What are the key concepts in UpCanary?
Understand the core building blocks of UpCanary: monitors, status pages, credits, and regions.
UpCanary is built around a small set of concepts. Understanding them will help you configure monitoring that matches your needs and avoid surprises around credit consumption.
Monitors
A monitor is a scheduled check that tests whether a service is up, reachable, and behaving correctly. Each monitor runs on a configurable interval from every 30 seconds up to once per hour.
UpCanary supports four check types:
| Type | What It Checks | Typical Use Case |
|---|---|---|
| HTTP / HTTPS | URL returns expected status code and/or response body | Websites, REST APIs, health endpoints |
| TCP | Port is open and optionally responds with expected data | Databases, mail servers, game servers |
| DNS | DNS record resolves to expected value | Domain health, DNS propagation, MX records |
| Ping | Host responds to ICMP echo (ping) | Servers, network gear, homelab devices |
HTTP monitors can optionally enable SSL certificate expiry and domain expiry checks. These run on a fixed 24-hour schedule and consume no additional credits. See SSL & Domain Expiry for details.
Each check type has its own configuration options. See the individual monitor pages in the Monitors section for details.
Status Pages
A status page is a public-facing page that communicates the operational status of your services to users, customers, and teammates.

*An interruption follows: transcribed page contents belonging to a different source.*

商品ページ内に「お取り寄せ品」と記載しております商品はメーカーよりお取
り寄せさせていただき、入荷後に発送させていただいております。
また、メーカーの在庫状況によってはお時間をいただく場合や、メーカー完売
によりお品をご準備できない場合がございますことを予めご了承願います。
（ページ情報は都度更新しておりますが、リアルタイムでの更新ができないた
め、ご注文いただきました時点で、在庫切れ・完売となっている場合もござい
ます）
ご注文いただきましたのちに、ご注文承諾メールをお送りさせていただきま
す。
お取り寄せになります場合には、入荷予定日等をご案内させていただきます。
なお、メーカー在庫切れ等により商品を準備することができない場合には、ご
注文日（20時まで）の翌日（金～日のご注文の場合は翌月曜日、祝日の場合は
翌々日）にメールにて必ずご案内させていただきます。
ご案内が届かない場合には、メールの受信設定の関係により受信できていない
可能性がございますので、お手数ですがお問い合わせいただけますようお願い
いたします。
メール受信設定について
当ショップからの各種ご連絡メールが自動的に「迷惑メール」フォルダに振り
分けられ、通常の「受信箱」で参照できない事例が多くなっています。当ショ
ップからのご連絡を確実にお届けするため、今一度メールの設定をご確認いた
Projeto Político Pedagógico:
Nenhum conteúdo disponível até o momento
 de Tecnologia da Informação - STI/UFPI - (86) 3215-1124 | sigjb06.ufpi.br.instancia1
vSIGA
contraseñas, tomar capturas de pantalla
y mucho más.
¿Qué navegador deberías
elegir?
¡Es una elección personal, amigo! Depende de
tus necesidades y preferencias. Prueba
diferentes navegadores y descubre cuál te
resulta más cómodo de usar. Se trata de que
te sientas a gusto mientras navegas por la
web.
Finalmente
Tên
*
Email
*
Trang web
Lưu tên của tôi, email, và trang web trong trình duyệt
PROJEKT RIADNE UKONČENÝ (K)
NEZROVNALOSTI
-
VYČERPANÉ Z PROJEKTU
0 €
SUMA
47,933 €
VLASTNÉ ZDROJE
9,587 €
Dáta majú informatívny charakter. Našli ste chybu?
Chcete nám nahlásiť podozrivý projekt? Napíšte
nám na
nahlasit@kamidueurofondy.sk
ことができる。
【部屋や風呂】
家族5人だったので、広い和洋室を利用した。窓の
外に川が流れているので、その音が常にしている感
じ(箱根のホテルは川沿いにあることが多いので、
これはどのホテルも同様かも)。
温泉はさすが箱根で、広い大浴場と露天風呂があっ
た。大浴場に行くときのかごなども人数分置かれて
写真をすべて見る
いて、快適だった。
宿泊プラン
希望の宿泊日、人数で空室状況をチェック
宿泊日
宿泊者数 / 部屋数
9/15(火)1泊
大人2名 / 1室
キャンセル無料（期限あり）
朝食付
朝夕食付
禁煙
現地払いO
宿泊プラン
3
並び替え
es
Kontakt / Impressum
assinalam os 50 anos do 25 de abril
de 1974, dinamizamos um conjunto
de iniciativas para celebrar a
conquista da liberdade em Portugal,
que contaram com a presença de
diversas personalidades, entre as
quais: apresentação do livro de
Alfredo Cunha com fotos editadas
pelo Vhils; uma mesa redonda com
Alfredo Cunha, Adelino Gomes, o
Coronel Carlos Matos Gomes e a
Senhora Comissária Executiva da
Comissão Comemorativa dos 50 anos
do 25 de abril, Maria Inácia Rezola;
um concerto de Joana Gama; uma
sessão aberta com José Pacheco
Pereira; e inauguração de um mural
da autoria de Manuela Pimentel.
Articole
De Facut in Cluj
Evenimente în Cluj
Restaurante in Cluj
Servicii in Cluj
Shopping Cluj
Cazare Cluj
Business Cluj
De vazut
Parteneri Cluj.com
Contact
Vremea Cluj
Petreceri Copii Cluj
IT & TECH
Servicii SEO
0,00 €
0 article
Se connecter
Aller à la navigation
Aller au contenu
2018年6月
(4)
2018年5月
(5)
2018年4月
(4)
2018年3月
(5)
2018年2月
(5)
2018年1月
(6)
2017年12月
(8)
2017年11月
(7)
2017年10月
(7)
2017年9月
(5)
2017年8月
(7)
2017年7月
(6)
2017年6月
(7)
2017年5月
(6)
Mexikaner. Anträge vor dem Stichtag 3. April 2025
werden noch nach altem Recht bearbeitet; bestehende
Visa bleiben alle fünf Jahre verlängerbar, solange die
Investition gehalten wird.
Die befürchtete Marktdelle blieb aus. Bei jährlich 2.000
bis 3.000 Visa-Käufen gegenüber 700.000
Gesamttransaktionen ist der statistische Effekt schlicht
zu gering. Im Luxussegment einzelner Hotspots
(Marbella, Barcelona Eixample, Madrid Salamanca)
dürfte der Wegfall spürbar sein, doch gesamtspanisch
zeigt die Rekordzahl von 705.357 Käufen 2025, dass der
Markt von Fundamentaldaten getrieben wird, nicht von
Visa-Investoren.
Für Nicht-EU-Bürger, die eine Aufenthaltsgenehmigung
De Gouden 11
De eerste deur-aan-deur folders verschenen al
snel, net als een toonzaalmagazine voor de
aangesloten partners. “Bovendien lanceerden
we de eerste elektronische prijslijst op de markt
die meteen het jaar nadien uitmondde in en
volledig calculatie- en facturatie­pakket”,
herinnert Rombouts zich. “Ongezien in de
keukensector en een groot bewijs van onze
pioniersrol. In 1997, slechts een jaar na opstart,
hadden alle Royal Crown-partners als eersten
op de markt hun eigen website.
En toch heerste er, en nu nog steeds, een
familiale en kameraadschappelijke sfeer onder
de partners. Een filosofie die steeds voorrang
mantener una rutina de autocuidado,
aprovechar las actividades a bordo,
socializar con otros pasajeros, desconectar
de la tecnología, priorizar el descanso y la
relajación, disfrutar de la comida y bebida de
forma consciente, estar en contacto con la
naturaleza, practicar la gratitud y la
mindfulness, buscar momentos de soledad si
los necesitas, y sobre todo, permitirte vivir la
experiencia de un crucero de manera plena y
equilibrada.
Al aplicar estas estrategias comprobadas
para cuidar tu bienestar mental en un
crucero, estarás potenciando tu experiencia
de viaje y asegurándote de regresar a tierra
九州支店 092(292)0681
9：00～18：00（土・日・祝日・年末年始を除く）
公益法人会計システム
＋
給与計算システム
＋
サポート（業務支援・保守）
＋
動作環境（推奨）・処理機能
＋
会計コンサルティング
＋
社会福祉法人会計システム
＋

UpCanary status pages support three visibility modes:
- Public - anyone with the URL can view it, no sign-in required
- Protected - viewers must enter a password to access it
- Private - only signed-in members of your team can view it
Status pages contain components, which are user-facing labels mapped to one or more monitors. When a monitor reports downtime, the associated component automatically reflects that status - no manual updates needed.
Credits
Credits are the unit of consumption for monitor checks.
- 1 credit = 1 check, regardless of how many regions run that check
- Credits never expire - buy a bundle and use it at your own pace
- New accounts receive 100,000 free credits to get started
- Additional credits can be purchased in bundles from the Billing section
Example: A monitor set to check every 5 minutes runs roughly 8,640 times per month. That costs 8,640 credits, no matter whether you run it from 1 region or all 6.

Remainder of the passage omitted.